Oct 7, 2020 - World

Russia eyes far-right U.S. social media networks

Illustration of a hand in gloves and a winter jacket on a computer mouse

Illustration: Sarah Grillo/Axios

The Russian troll farm central to Moscow's 2016 U.S. election interference campaign appears to be behind a new operation targeting U.S. voters on Gab and Parler, social media platforms favored by the far right.

Why it matters: The shift by Russia's Internet Research Agency to more marginal platforms may signal that the techniques and strategies that paid off for Russia in 2016 are seeing declining returns. If Moscow is trying to influence a broad swath of U.S. voters, being relegated to platforms unknown to 99% of Americans simply won’t get the job done.

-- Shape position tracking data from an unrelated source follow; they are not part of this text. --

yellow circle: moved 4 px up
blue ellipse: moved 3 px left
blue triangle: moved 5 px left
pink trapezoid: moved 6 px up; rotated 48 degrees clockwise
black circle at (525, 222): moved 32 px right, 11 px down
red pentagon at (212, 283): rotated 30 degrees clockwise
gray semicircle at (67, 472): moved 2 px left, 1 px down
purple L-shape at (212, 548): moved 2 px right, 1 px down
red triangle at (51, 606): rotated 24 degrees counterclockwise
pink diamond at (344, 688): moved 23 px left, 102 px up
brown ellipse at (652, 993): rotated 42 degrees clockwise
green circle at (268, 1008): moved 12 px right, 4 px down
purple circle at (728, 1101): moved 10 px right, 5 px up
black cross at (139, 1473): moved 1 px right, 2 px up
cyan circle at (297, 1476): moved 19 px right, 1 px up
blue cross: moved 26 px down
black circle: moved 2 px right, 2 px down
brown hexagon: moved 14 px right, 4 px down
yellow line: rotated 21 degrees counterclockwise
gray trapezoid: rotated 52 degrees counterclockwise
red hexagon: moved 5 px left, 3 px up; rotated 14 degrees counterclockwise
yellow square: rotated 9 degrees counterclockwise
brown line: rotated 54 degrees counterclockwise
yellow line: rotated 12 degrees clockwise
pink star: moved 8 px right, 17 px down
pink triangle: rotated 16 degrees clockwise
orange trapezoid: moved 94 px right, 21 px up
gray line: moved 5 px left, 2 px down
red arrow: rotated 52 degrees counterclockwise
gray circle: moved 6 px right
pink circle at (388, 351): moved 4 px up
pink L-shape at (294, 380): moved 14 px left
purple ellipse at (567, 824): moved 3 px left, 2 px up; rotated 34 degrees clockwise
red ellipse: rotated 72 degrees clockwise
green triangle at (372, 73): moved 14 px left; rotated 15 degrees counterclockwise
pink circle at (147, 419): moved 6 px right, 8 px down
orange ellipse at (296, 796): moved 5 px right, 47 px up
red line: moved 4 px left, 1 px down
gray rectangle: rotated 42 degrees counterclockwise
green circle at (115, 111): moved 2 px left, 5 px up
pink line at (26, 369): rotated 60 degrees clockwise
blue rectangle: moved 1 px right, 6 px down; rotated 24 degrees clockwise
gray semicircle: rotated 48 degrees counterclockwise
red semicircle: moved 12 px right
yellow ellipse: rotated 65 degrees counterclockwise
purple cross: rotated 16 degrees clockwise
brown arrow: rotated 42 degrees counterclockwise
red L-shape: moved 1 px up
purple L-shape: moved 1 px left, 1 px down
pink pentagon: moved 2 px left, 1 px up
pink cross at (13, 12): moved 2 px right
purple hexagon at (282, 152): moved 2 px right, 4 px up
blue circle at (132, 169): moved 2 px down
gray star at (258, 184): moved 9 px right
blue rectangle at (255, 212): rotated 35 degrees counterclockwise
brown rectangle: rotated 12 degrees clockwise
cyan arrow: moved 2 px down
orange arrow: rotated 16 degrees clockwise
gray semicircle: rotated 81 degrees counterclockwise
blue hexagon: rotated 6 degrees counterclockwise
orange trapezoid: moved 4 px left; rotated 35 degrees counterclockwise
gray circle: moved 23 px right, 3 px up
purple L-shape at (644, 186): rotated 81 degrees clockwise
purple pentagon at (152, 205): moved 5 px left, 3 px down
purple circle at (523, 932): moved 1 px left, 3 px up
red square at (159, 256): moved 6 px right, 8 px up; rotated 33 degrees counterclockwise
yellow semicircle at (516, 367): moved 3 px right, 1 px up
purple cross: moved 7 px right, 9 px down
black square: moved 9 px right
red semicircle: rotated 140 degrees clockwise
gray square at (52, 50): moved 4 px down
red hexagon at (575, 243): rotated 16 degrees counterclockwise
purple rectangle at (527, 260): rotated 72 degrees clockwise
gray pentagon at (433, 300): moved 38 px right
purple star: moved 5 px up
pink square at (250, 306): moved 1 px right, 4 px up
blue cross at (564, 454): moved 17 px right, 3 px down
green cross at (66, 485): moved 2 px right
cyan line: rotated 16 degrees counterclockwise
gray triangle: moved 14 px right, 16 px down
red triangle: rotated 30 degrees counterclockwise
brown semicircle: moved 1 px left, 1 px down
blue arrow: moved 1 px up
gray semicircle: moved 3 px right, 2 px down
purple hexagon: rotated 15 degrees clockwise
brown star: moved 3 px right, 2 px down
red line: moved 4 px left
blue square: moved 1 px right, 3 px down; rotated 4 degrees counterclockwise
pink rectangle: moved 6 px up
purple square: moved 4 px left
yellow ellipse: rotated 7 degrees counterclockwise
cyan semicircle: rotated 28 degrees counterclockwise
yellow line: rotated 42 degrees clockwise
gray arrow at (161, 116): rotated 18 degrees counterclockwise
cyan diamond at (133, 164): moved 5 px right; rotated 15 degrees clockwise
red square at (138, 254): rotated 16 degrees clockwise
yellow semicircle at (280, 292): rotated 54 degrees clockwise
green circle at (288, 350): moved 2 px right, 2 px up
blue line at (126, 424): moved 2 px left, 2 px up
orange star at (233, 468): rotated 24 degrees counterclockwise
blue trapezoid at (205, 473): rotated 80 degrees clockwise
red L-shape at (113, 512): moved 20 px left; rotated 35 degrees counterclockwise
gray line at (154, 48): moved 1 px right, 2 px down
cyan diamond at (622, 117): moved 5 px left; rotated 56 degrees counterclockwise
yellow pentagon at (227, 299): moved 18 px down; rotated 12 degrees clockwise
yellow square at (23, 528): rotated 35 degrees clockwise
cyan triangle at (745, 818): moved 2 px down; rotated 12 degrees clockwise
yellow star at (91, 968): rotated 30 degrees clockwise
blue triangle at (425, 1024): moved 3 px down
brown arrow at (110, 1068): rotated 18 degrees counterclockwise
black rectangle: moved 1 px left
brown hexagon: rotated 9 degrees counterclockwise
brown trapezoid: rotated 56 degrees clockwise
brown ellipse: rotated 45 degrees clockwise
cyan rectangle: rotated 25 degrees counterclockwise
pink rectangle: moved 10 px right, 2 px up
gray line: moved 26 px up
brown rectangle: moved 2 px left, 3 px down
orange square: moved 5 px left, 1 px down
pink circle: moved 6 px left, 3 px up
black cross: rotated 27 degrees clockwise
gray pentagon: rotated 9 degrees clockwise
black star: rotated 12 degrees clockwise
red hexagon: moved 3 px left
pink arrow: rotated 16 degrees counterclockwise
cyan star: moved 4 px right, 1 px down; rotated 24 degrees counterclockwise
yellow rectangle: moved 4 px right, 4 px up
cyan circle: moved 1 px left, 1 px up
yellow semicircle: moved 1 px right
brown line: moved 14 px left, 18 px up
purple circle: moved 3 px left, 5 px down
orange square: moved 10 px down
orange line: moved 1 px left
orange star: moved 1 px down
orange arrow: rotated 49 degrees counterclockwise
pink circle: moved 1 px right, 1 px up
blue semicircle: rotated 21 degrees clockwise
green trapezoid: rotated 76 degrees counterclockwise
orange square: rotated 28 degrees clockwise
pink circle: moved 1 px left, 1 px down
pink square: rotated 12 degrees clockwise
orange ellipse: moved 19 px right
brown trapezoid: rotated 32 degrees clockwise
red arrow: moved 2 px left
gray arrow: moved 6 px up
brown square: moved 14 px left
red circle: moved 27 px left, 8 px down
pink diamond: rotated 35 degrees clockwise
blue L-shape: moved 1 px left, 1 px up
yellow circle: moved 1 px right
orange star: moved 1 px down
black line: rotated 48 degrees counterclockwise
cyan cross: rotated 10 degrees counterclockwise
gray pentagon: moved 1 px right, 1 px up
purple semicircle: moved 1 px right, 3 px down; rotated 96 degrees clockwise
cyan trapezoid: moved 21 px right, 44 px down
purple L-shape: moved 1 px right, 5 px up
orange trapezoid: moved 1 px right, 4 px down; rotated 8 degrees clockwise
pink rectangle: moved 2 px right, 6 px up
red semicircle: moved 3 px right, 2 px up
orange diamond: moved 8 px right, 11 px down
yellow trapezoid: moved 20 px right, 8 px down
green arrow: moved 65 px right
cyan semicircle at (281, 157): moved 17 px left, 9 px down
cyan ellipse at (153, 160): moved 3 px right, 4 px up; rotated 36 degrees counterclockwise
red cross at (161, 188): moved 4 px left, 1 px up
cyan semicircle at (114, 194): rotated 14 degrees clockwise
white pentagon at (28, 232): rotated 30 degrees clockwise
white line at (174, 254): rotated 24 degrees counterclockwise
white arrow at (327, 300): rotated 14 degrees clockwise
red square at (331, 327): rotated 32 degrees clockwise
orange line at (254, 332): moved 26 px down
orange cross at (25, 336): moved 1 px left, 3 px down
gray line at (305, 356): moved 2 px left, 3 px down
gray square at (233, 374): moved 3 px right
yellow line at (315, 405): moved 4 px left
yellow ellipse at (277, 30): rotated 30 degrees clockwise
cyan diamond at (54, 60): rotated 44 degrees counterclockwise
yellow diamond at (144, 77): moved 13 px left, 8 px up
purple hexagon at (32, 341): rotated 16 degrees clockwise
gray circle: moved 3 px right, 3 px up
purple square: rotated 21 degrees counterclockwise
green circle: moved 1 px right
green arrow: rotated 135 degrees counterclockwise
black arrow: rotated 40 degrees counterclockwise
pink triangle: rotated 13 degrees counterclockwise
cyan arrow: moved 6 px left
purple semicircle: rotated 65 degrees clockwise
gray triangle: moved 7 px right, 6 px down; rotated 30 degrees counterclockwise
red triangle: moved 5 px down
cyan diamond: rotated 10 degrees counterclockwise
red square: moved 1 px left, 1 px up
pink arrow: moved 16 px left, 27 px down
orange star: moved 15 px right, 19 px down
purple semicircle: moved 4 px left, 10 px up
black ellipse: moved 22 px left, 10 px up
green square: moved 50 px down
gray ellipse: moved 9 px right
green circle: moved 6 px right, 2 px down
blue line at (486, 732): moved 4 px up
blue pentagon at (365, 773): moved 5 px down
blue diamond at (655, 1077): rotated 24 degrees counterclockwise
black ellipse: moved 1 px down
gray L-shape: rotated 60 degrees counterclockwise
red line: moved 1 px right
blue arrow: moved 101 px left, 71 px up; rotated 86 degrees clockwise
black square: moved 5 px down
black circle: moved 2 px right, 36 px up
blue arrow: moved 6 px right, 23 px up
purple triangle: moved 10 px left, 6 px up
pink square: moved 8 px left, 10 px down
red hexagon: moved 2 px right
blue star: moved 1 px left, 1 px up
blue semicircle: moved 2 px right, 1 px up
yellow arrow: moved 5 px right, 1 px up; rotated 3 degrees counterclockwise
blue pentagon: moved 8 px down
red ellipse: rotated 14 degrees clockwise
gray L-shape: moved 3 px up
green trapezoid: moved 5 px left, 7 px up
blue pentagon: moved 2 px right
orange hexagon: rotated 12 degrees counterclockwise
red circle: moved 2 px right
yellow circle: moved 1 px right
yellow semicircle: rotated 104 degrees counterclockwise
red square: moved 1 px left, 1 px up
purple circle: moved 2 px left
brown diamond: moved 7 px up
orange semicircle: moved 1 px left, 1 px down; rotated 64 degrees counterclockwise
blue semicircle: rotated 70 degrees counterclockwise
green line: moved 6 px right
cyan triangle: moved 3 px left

Driving the news: The move to Gab and Parler was documented in a report from social media analytics firm Graphika and an accompanying Reuters investigation late last week. This is Russia's first known use of these platforms.

Details: The fake network described by Graphika revolved around an ostensibly Europe-based website called the Newsroom for American and European Based Citizens (NAEBC).

  • NAEBC’s stated purpose was to provide news and commentary about Europe and North America from a conservative perspective, but the vast majority of its content was U.S.-oriented and "focused on racial tensions and violence and always presented minorities and liberals in a negative light," says Graphika.
  • Stymied by more robust enforcement regarding disinformation operations on mainstream platforms, the IRA operators sought to build profiles and followings on alternative platforms favored by the far right, such as Gab and Parler.
  • Facebook, Twitter and LinkedIn have all taken down NAEBC-linked content on their site, while Gab and Parler have not.

Of note: To create believable identities for the fake editors and writers for the site, the Russian intelligence operatives created LinkedIn and other social media profiles and used AI-generated fake profile photos, employing technology “known as Generative Adversarial Networks (GAN), a technique that has become increasingly popular among information operations since 2019.”

By the numbers: The disinformation operation, which went public in June, failed to take hold in any meaningful way on mainstream platforms. For example, by the time its main account was removed from Twitter in late September, it had fewer than 200 followers.

  • Though still relatively small, its greatest success was on the far-right platforms: By late September, accounts associated with NAEBC had 14,000 followers on Parler and 3,000 on Gab.

The intrigue: Investigators believe that the IRA operation that created NAEBC was also responsible for the fake Peace Data website and organization, which focused on left-wing voters and engaged in anti-Biden messaging.

  • As in 2016, the Russians' 2020 strategy seems to be in increasing societal tensions through targeting “both ends of the political spectrum with divisive and hyper-partisan content,” says Graphika.
  • The Peace Data network involved 13 Facebook accounts and two pages, with 14,000 followers for one of these pages, Facebook disclosed in August. But the English-language page only had roughly 200 followers, and the sites had only invested $480 in advertising. Before it was taken down, Peace Data’s Twitter account had only 3,000 followers.

Between the lines: The alternative, ideologically driven social networks cropping up on the right have no equivalent on the left. Unless active-measures campaigns manage to infiltrate private left-leaning groups on platforms like WhatsApp, Discord or Telegram, inflaming tensions on the left side of U.S. politics via certain techniques may become increasingly hard to pull off as mainstream platforms get wiser to disinformation.

The bottom line: Focusing on niche platforms could help Russia and other hostile powers further radicalize a small sliver of the American electorate. The IRA's activities on Parler and Gab may augur a turn to a less visible, and more targeted, approach to ratcheting up domestic U.S. tensions.